Material to process:

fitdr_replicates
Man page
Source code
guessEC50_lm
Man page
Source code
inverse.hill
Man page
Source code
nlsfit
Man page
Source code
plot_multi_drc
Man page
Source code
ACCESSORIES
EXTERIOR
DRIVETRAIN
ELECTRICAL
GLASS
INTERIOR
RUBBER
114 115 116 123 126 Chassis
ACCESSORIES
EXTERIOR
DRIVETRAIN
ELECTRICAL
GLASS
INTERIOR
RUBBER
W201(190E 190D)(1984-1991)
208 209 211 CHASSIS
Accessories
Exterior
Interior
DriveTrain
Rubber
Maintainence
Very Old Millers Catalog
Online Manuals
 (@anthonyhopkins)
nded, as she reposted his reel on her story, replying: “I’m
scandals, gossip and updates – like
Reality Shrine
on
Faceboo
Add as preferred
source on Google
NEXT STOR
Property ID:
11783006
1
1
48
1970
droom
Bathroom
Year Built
...
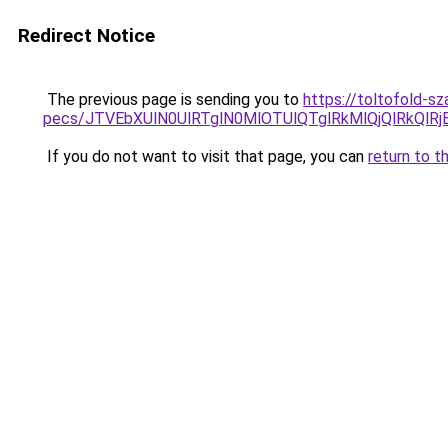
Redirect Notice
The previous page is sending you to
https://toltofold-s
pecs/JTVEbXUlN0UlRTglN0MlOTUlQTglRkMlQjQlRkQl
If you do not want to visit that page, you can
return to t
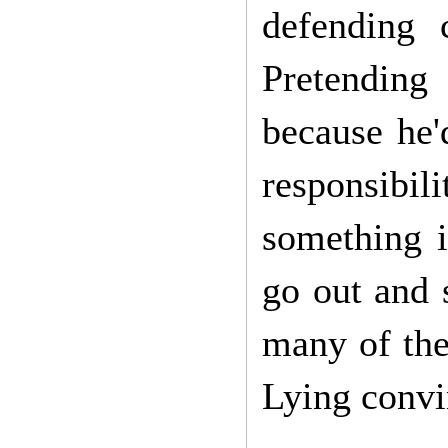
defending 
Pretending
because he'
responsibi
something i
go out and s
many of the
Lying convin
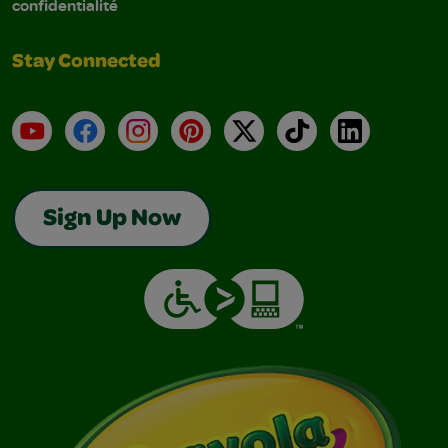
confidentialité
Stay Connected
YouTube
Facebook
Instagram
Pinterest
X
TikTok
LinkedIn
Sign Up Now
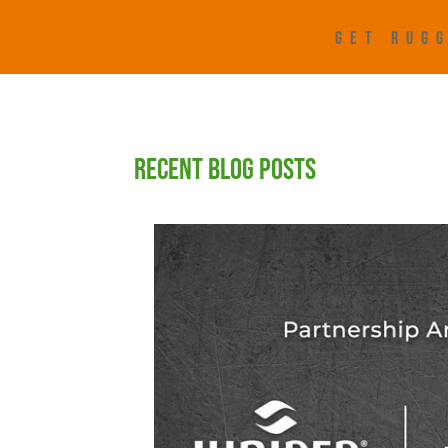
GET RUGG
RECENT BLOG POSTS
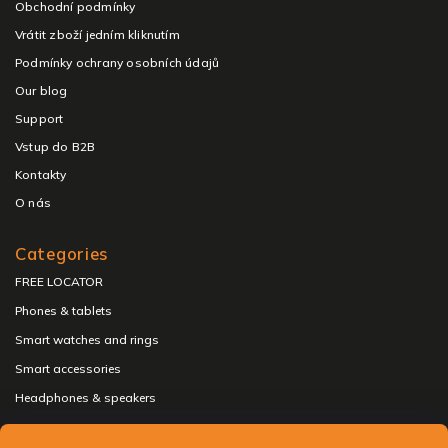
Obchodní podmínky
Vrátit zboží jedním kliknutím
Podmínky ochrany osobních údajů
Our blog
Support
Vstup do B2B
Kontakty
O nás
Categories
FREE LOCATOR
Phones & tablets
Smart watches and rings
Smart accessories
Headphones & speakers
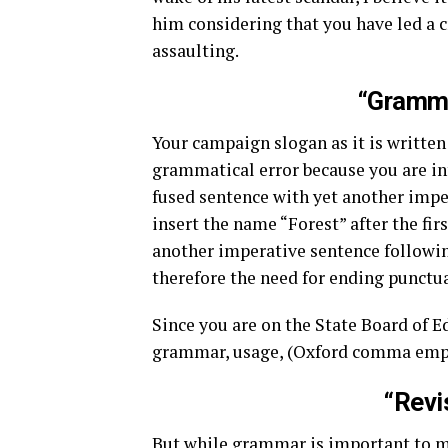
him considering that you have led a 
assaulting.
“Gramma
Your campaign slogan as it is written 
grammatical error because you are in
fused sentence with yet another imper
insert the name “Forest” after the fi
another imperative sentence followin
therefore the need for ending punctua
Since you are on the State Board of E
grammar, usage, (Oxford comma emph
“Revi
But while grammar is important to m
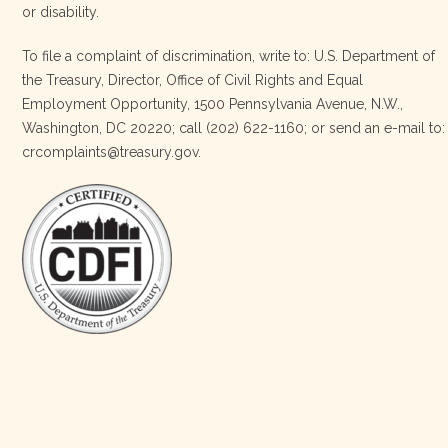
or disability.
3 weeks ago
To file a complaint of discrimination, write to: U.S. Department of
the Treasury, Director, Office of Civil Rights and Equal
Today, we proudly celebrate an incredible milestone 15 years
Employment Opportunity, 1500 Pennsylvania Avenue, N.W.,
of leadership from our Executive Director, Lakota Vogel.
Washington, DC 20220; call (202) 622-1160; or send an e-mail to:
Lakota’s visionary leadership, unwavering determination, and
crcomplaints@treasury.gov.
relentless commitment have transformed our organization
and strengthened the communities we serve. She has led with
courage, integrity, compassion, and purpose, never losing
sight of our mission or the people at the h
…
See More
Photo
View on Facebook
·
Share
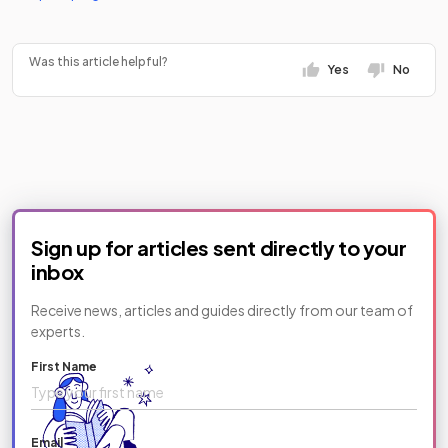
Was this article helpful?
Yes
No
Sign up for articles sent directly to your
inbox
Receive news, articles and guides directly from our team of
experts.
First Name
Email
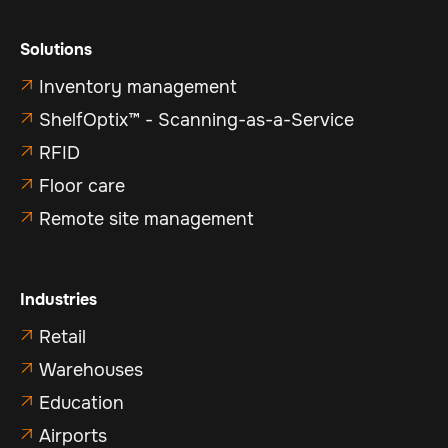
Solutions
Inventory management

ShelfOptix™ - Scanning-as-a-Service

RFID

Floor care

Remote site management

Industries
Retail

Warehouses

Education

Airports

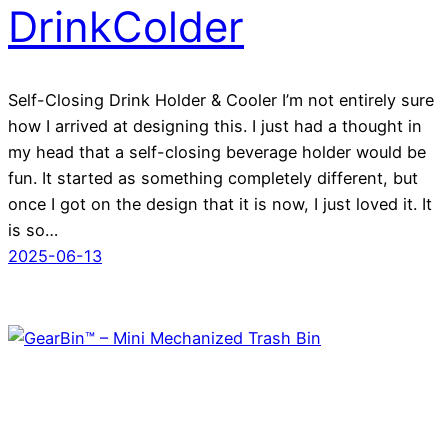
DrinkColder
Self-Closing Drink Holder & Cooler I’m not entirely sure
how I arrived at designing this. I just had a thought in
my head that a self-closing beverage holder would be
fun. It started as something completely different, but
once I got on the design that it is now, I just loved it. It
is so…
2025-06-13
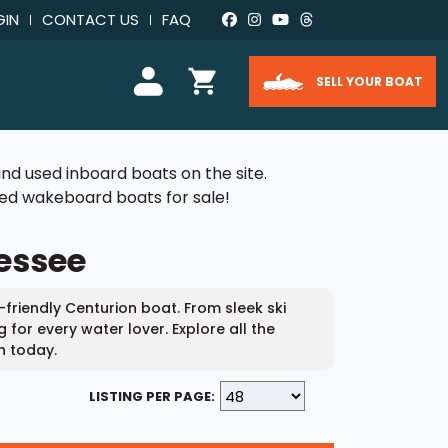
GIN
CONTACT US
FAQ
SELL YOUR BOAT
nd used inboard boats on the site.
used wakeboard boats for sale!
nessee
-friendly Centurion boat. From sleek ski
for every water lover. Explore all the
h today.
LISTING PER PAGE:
--
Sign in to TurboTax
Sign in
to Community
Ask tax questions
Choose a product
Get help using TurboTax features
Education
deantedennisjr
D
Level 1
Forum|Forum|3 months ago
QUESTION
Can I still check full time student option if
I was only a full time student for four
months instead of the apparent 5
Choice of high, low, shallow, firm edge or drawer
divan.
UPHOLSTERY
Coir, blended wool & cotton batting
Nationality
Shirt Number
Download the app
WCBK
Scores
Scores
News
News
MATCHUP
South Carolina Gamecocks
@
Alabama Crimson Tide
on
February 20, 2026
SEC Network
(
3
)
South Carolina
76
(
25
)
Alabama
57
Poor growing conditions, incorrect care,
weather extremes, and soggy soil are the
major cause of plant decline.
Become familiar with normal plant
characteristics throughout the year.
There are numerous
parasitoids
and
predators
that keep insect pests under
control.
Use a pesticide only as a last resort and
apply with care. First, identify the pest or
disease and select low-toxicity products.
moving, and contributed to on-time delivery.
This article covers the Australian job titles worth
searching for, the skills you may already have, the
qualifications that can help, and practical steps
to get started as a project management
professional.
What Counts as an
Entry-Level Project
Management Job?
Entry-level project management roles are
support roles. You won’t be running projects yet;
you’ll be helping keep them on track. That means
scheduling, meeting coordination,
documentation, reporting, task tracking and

Exercise description: Find the line with "What Counts as an" in the entries above. Retype it and each line after it, exactly, through the line with "documentation, reporting, task tracking and", and stop there.

Response area:
What Counts as an
Entry-Level Project
Management Job?
Entry-level project management roles are
support roles. You won’t be running projects yet;
you’ll be helping keep them on track. That means
scheduling, meeting coordination,
documentation, reporting, task tracking and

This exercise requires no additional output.